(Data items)
((

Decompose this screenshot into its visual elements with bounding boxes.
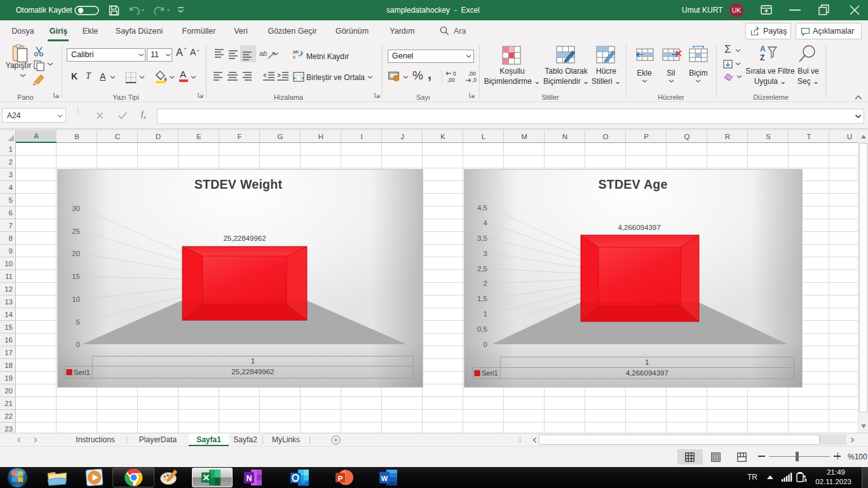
svg-text:0: 0 <box>453 71 456 77</box>
svg-text:4,266094397: 4,266094397 <box>618 224 660 231</box>
svg-text:0,5: 0,5 <box>477 325 487 333</box>
svg-text:,0: ,0 <box>472 77 477 83</box>
svg-text:4: 4 <box>484 219 488 227</box>
svg-text:4,5: 4,5 <box>477 204 487 212</box>
svg-text:c: c <box>293 54 295 58</box>
svg-text:1: 1 <box>484 310 487 318</box>
svg-text:2,5: 2,5 <box>477 265 487 273</box>
svg-text:1,5: 1,5 <box>477 295 487 302</box>
svg-text:10: 10 <box>72 295 80 303</box>
svg-text:ab: ab <box>259 50 267 57</box>
svg-text:2: 2 <box>484 280 487 287</box>
svg-text:20: 20 <box>72 250 80 257</box>
svg-text:A: A <box>760 44 766 53</box>
svg-text:Seri1: Seri1 <box>482 369 498 377</box>
svg-text:P: P <box>338 475 343 482</box>
svg-text:3,5: 3,5 <box>477 234 487 242</box>
svg-text:25,22849962: 25,22849962 <box>231 368 274 376</box>
svg-text:,00: ,00 <box>447 77 455 83</box>
svg-text:25,22849962: 25,22849962 <box>223 234 266 242</box>
svg-text:15: 15 <box>72 273 80 280</box>
svg-text:,00: ,00 <box>468 71 476 77</box>
svg-text:30: 30 <box>72 205 80 212</box>
svg-text:N: N <box>247 474 252 483</box>
svg-text:1: 1 <box>645 358 649 366</box>
svg-text:4,266094397: 4,266094397 <box>626 369 668 377</box>
svg-text:1: 1 <box>251 357 255 365</box>
svg-text:W: W <box>381 475 388 482</box>
svg-text:0: 0 <box>76 341 80 348</box>
svg-text:Seri1: Seri1 <box>74 369 90 376</box>
svg-text:5: 5 <box>76 318 80 326</box>
svg-text:0: 0 <box>484 341 487 348</box>
svg-text:STDEV Weight: STDEV Weight <box>194 177 283 191</box>
svg-text:STDEV Age: STDEV Age <box>598 177 667 191</box>
svg-text:Z: Z <box>760 53 764 62</box>
svg-text:3: 3 <box>484 250 487 257</box>
svg-text:25: 25 <box>72 227 80 235</box>
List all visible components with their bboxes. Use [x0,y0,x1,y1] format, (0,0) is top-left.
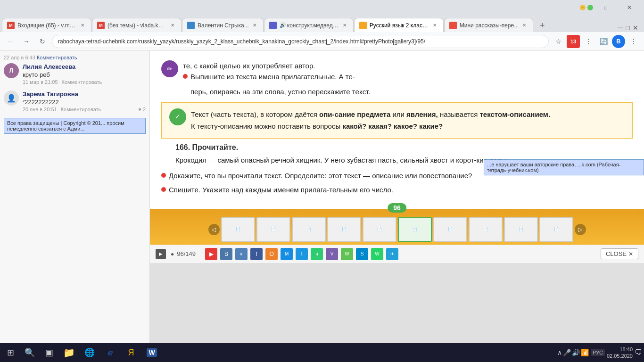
mini-icon [449,22,457,29]
comment-link[interactable]: Комментировать [37,55,77,60]
thumb-7[interactable]: 📄 [433,217,467,242]
bullet-task1: Выпишите из текста имена прилагательные.… [183,72,371,82]
systray: ∧ 🎤 🔊 📶 [557,349,589,356]
exercise-num-text: 166. [175,143,190,151]
tab-close-russian[interactable]: ✕ [431,22,438,29]
social-tw[interactable]: t [296,248,308,260]
new-tab-btn[interactable]: + [536,19,549,32]
browser-minimize[interactable]: ─ [618,24,623,32]
tab-gmail2[interactable]: M (без темы) - vlada.kons... ✕ [92,18,182,32]
taskbar-chrome[interactable]: 🌐 [80,344,99,361]
tabs-bar: M Входящие (65) - v.m.kc... ✕ M (без тем… [0,15,644,32]
mic-icon: 🎤 [563,349,571,356]
thumb-8[interactable]: 📄 [469,217,503,242]
refresh-btn[interactable]: ↻ [36,35,49,48]
social-vi[interactable]: V [326,248,338,260]
taskbar-yandex[interactable]: Я [122,344,140,361]
social-ok[interactable]: О [265,248,278,260]
forward-btn[interactable]: → [20,35,33,48]
account-icon[interactable]: 🔄 [597,35,610,48]
thumb-2[interactable]: 📄 [256,217,290,242]
tab-konstrukt[interactable]: 🔊 конструкт.медведева... ✕ [264,18,354,32]
tab-mini[interactable]: Мини рассказы-пере... ✕ [444,18,533,32]
taskbar-time-date[interactable]: 18:40 02.05.2020 [607,346,633,360]
windows-icon: ⊞ [7,347,14,358]
ie-icon: ℯ [108,347,113,358]
tab-gmail1[interactable]: M Входящие (65) - v.m.kc... ✕ [2,18,91,32]
social-vk-red[interactable]: ▶ [205,248,217,260]
close-window-btn[interactable]: ✕ [619,3,640,12]
avatar-zarema: 👤 [4,90,19,106]
author-lilia[interactable]: Лилия Алексеева [23,63,146,70]
social-vkc[interactable]: к [235,248,248,260]
tab-close-gmail1[interactable]: ✕ [79,22,86,29]
tab-close-konstrukt[interactable]: ✕ [341,22,348,29]
profile-avatar[interactable]: В [612,35,625,48]
social-wh[interactable]: W [341,248,353,260]
social-wa[interactable]: W [371,248,383,260]
address-bar: ← → ↻ ☆ 13 ⋮ 🔄 В ⋮ [0,32,644,51]
thumb-next[interactable]: ▷ [575,224,586,235]
tab-label-russian: Русский язык 2 класс ... [370,22,429,29]
thumb-10[interactable]: 📄 [539,217,573,242]
task-top-text: те, с какой целью их употребляет автор. … [183,60,371,98]
play-btn[interactable]: ▶ [156,249,166,259]
browser-maximize[interactable]: □ [626,24,630,32]
back-btn[interactable]: ← [4,35,17,48]
social-tg[interactable]: ✈ [386,248,398,260]
thumb-6-active[interactable]: 📄 [398,217,432,242]
network-icon[interactable]: 📶 [581,349,589,356]
browser-close[interactable]: ✕ [633,24,638,32]
thumb-4[interactable]: 📄 [327,217,361,242]
copyright-banner-right: ...е нарушает ваши авторские права, ...k… [484,159,644,175]
tab-close-valentin[interactable]: ✕ [251,22,258,29]
thumb-5[interactable]: 📄 [363,217,396,242]
minimize-btn[interactable]: ─ [580,5,586,10]
window-maximize[interactable]: □ [595,3,617,12]
tab-label-valentin: Валентин Стрыка... [198,22,249,29]
bullet-task3: Спишите. Укажите над каждым именем прила… [161,185,633,196]
speaker-icon[interactable]: 🔊 [572,349,580,356]
avatar-lilia: Л [4,63,19,78]
bookmark-icon[interactable]: ☆ [552,35,565,48]
gmail-icon: M [7,22,15,29]
social-vk[interactable]: В [220,248,232,260]
taskbar-explorer[interactable]: 📁 [59,344,78,361]
thumb-1[interactable]: 📄 [221,217,255,242]
taskbar: ⊞ 🔍 ▣ 📁 🌐 ℯ Я W ∧ 🎤 🔊 📶 РУС 18:40 02.05.… [0,343,644,362]
thumb-3[interactable]: 📄 [292,217,326,242]
author-zarema[interactable]: Зарема Тагировна [23,90,146,98]
search-button[interactable]: 🔍 [21,344,39,361]
task1-text: Докажите, что вы прочитали текст. Опреде… [169,171,472,181]
taskbar-ie[interactable]: ℯ [101,344,120,361]
tab-close-gmail2[interactable]: ✕ [169,22,176,29]
reply-lilia[interactable]: Комментировать [62,79,102,85]
address-input[interactable] [52,35,549,48]
tab-valentin[interactable]: Валентин Стрыка... ✕ [182,18,264,32]
notification-icon[interactable]: 🗨 [635,348,642,357]
close-button[interactable]: CLOSE ✕ [601,248,638,259]
maximize-btn[interactable] [587,5,593,10]
social-fb[interactable]: f [250,248,263,260]
task-view-icon: ▣ [45,347,53,358]
tab-close-mini[interactable]: ✕ [520,22,528,29]
social-sk[interactable]: S [356,248,368,260]
text-lilia: круто реб [23,71,146,78]
chevron-icon[interactable]: ∧ [557,349,562,356]
social-ch[interactable]: ч [311,248,323,260]
extension-icon[interactable]: 13 [567,35,580,48]
comment-content-lilia: Лилия Алексеева круто реб 11 мар в 21:05… [23,63,146,85]
social-mail[interactable]: M [281,248,293,260]
start-button[interactable]: ⊞ [2,344,19,361]
taskbar-word[interactable]: W [142,344,161,361]
text-zarema: ²2222222222 [23,99,146,106]
menu-icon[interactable]: ⋮ [582,35,595,48]
reply-zarema[interactable]: Комментировать [61,107,101,112]
thumb-9[interactable]: 📄 [504,217,538,242]
tab-russian[interactable]: Русский язык 2 класс ... ✕ [354,18,444,32]
language-indicator[interactable]: РУС [591,349,605,356]
page-count: 96/149 [177,250,196,257]
thumb-prev[interactable]: ◁ [208,224,220,235]
settings-icon[interactable]: ⋮ [627,35,640,48]
task-view-button[interactable]: ▣ [41,344,58,361]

))

*Exercise objective*
Search the records above for the word "avatar" and give the number of lines where it occurs, nothing else.

*Result of this exercise*
3